Di tengah-tengah kondisi ekonomi dunia yang lesu, patut disyukuri bahwa penerimaan Pajak Pertambahan Nilai (PPN) Dalam Negeri tumbuh 3,04%, atau sebesar Rp.195,439 triliun dibandingkan periode yang sama di 2015 sebesar Rp.189,671 triliun dan penerimaan PPnBM Dalam Negeri tumbuh 27,28% atau sebesar Rp.9,546 triliun dibandingkan periode yang sama di 2015 sebesar Rp.7,500 triliun. Selain itu, penerimaan PPnBM Impor tumbuh 5,94%, atau sebesar Rp.3,846 triliun dibandingkan periode yang sama di 2015 sebesar Rp.3,630 triliun dan penerimaan PPN/PPnBM Lainnya naik signifikan 31,65%, atau sebesar Rp 293,84 miliar dibandingkan periode yang sama di 2015 sebesar Rp.223,19 miliar.
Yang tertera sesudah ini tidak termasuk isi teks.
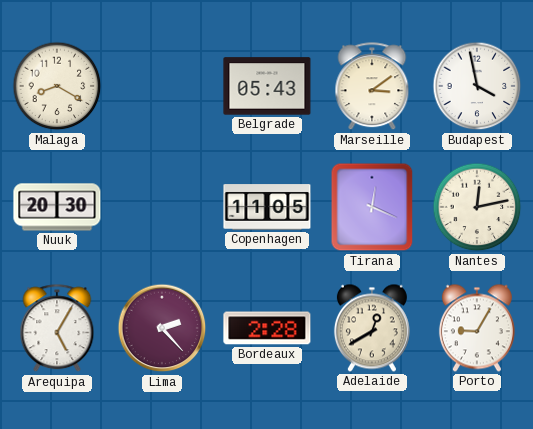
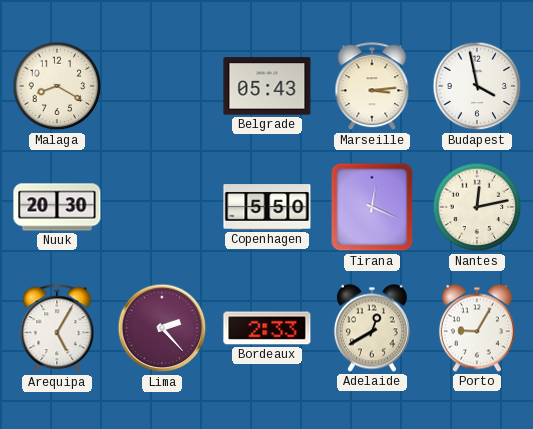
Marseille: 3:09 -> 3:14
Copenhagen: 11:05 -> 5:50
Bordeaux: 2:28 -> 2:33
Di samping itu, penerimaan PBB tumbuh pula 18,52%, atau sebesar Rp.16,349 triliun dibandingkan periode yang sama di 2015 sebesar Rp.13,794 triliun dan penerimaan Pajak Lainnya tumbuh signifikan 39,05%, atau sebesar Rp.6,095 triliun dibandingkan periode yang sama di 2015 sebesar 4,383 triliun. Namun demikian, DJP juga mencatat adanya penurunan pertumbuhan di sektor-sektor pajak lainnya sebagai imbas dari ketidakpastian global yang telah membuat manajemen ekonomi makro di Indonesia semakin sulit dan resiko pelambatan pada proyeksi jangka pendek semakin besar.
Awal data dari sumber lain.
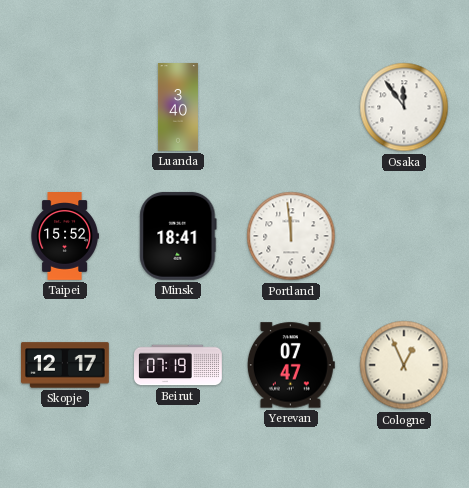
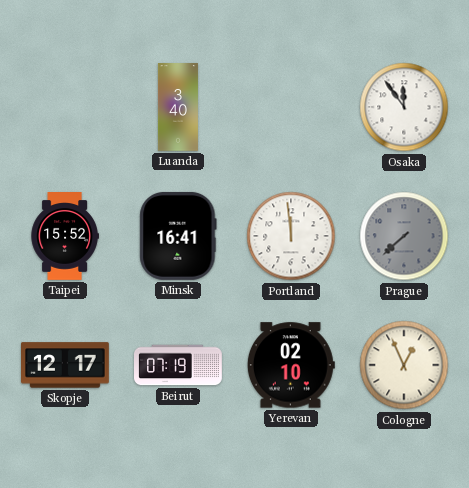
Minsk: 18:41 -> 16:41
Prague: none -> 7:38
Yerevan: 07:47 -> 02:10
Penurunan impor sebagai akibat dari perlambatan ekonomi domestik baik dari sisi permintaan maupun produksi (impor sebagai input produksi) berpengaruh pada penurunan pertumbuhan PPN Impor sebesar 9,41% atau sebesar Rp.98,141 triliun dibandingkan periode yang sama di tahun 2015 sebesar Rp.108,337 triliun.
Untuk dua bulan terakhir 2016, DJP akan lebih berusaha untuk mengamankan penerimaan pajak tentunya dengan komitmen bersama wajib pajak dan seluruh masyarakat Indonesia karena #PajakMilikBersama.